Work instruction: In the records that follow, show each line where the word "related" is present.

** Records to use follows **

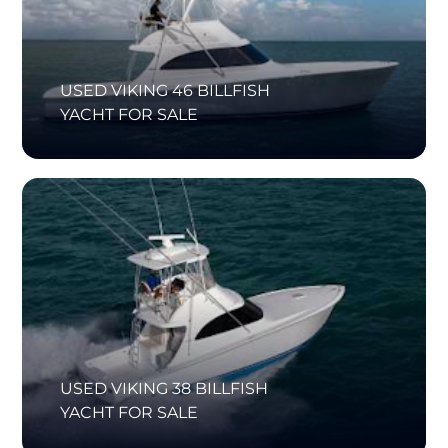
USED VIKING 46 BILLFISH
YACHT FOR SALE
USED VIKING 38 BILLFISH
YACHT FOR SALE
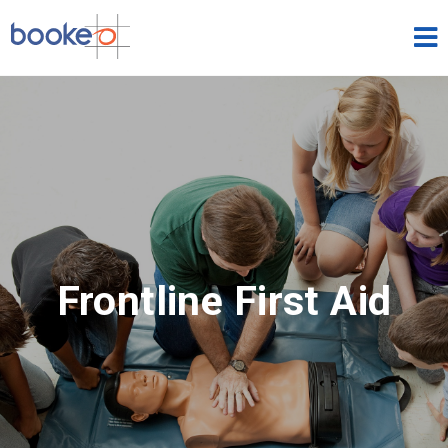
Classes & Courses
HOME
FEATURES
THEMES
DEMOS
Frontline First Aid
PRICING
FREE TRIAL
SIGN IN
ENGLISH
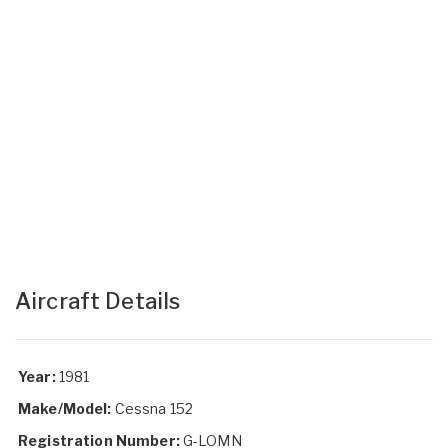
Aircraft Details
Year:
1981
Make/Model:
Cessna 152
Registration Number:
G-LOMN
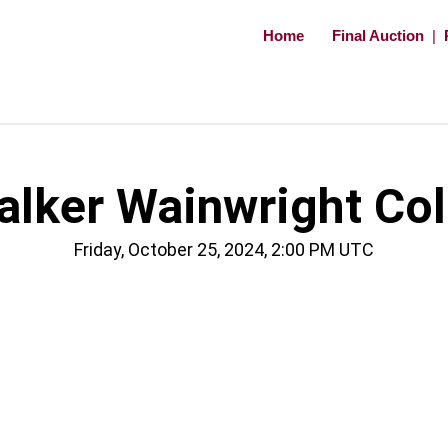
Home
Final Auction
|
ker Wainwright Coll
Friday, October 25, 2024, 2:00 PM UTC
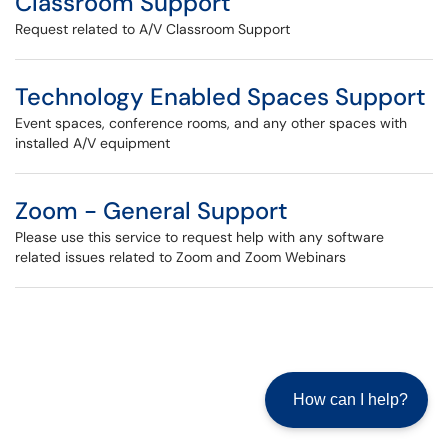
Classroom Support
Request related to A/V Classroom Support
Technology Enabled Spaces Support
Event spaces, conference rooms, and any other spaces with
installed A/V equipment
Zoom - General Support
Please use this service to request help with any software
related issues related to Zoom and Zoom Webinars
How can I help?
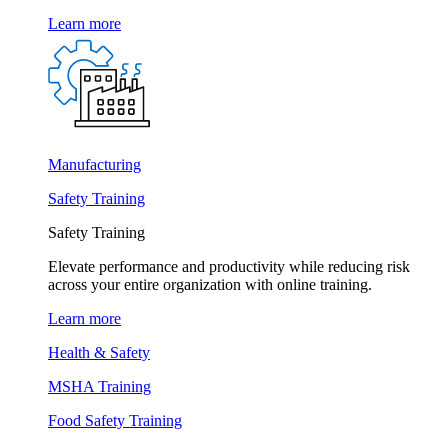
Learn more
Manufacturing
Safety Training
Safety Training
Elevate performance and productivity while reducing risk
across your entire organization with online training.
Learn more
Health & Safety
MSHA Training
Food Safety Training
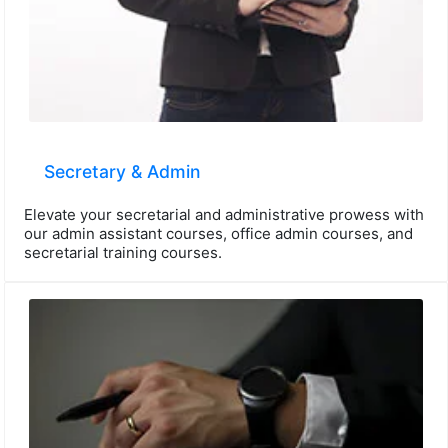
Secretary & Admin
Elevate your secretarial and administrative prowess with
our admin assistant courses, office admin courses, and
secretarial training courses.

** End of Records to use **

Expected answer:
Request related to A/V Classroom Support
related issues related to Zoom and Zoom Webinars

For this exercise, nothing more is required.